Myocardial electrical activity according to daily ECG monitoring in patients with heart failure with preserved ejection fraction and asymptomatic diastolic dysfunction
DOI:
https://doi.org/10.14739/2310-1210.2016.1.64160Keywords:
Heart Failure, Leftventricular Dysfunction, Myocardial Infarct, HypertensionAbstract
Aim. To evaluate changes in the electrical activity of the myocardium according to the daily monitoring of ECG and explore their relationship with structural and functional condition of the heart in patients with heart failure with preserved ejection fraction and asymptomatic diastolic dysfunction after myocardial infarction on the background of hypertension.
Methods and results.
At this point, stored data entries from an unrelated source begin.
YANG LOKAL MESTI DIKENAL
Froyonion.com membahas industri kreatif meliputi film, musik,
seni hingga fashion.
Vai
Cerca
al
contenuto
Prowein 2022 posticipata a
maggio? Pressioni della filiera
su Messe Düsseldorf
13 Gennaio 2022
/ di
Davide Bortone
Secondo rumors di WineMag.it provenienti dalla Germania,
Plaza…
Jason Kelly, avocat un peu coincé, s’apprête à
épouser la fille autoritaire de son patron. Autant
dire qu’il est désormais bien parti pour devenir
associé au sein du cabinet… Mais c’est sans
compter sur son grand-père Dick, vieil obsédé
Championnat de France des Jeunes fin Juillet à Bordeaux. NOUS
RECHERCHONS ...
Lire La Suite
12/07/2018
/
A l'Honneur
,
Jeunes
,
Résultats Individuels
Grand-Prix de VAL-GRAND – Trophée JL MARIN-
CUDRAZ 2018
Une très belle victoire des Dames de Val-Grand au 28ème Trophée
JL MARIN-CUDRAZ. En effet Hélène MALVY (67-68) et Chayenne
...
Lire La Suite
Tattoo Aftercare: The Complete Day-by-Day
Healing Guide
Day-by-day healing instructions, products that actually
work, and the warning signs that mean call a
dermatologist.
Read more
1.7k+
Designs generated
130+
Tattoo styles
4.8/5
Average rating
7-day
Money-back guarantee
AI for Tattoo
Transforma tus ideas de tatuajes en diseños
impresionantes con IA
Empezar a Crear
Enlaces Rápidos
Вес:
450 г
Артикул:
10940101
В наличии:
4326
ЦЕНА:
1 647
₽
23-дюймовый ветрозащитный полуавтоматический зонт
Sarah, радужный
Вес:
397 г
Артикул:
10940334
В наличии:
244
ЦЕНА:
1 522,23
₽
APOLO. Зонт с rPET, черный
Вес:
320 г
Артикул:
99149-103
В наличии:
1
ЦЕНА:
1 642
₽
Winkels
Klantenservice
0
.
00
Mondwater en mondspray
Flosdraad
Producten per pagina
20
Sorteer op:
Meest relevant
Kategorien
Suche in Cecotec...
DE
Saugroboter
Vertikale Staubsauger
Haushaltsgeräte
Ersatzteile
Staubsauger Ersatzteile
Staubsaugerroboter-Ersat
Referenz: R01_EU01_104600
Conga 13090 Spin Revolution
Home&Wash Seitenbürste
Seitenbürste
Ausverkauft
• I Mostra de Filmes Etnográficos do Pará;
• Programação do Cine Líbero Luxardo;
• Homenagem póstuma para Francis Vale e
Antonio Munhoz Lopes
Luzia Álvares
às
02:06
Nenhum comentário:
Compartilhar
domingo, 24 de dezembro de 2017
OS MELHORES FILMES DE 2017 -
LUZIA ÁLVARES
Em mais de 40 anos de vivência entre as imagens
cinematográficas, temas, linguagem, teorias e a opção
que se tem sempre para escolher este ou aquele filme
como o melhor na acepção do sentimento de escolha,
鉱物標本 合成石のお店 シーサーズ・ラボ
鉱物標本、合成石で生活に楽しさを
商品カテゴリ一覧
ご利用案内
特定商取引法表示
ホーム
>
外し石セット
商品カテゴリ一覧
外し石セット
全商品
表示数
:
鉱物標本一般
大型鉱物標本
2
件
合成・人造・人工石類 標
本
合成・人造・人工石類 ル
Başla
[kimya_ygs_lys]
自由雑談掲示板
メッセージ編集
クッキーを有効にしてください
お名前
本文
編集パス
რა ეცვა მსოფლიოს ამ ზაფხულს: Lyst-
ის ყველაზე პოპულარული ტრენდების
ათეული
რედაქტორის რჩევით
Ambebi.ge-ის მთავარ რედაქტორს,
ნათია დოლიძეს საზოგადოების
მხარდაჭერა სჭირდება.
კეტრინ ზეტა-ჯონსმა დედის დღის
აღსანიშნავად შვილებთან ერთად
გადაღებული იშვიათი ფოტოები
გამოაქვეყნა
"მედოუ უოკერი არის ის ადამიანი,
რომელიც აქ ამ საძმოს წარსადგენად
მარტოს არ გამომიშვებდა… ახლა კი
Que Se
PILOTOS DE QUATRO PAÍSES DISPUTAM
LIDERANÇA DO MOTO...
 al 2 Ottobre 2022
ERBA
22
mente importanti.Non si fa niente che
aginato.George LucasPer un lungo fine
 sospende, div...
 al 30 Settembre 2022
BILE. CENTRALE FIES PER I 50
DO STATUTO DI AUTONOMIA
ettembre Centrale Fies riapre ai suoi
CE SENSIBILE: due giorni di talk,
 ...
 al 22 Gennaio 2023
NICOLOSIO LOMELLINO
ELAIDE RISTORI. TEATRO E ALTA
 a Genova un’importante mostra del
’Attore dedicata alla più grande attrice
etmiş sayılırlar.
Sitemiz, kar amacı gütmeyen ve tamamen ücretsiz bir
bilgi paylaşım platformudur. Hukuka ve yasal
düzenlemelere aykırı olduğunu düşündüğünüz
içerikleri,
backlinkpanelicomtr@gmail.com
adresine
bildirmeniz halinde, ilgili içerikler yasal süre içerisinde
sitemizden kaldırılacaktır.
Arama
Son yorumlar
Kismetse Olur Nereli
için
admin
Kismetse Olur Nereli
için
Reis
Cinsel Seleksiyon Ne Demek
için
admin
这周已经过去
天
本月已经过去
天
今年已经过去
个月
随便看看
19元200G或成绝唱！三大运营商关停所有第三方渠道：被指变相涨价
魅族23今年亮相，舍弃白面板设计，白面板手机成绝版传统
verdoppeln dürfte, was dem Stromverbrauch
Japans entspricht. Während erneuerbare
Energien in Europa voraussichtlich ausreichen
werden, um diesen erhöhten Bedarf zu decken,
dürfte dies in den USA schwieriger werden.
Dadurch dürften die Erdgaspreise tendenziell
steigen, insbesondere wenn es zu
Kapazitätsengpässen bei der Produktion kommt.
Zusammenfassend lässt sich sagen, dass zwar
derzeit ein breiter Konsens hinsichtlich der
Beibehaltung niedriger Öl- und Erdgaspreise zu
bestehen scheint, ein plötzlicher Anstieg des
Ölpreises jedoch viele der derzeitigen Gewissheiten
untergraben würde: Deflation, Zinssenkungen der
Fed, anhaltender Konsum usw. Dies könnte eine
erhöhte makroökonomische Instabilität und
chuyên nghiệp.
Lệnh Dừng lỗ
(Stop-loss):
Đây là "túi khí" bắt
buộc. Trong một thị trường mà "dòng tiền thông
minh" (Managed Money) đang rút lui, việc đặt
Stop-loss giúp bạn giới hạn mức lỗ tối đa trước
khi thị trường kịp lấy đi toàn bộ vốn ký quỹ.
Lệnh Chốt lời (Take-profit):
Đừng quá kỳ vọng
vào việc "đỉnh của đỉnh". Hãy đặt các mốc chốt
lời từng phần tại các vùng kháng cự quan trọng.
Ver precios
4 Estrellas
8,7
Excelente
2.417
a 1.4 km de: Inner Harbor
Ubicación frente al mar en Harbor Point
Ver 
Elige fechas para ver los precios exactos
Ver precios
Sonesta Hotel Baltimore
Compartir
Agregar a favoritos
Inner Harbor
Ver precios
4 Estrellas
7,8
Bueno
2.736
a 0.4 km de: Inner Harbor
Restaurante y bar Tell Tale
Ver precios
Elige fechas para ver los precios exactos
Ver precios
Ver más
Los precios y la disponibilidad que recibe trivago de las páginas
For evaluating changes in the electrical activity of the myocardium and study their relationship with those structural and functional condition of the heart in 36 patients with preserved left ventricular ejection fraction after myocardial infarction with hypertension the next methods were used: ECG monitoring, echocardiography and serum NTproBNP level detection. Increased number of the ventricular beats (by 56.9%; p<0.05) and duration of ischemic episodes per day (17%; p<0.05), reducing time and spectral parameters of sinus rhythm variability – SDNN (at 41.3%; p<0.05), SDANN (by 38.9%; p<0.05), pNN50 (43.8%; p<0.05), LF (at 36.4%; p<0.05), VLF (at 17.5%; p<0.05) and LF/HF (at 54.2%; p<0.05) were detected in patients with heart failure with preserved left ventricular ejection fraction compared with patients with asymptomatic diastolic dysfunction.
Conclusion. Increased number of ventricular beats, duration of ischemia episodes per day and significant reduction in variability of sinus rhythm were found in patients with heart failure with preserved ejection fraction after myocardial infarction on the background of hypertension.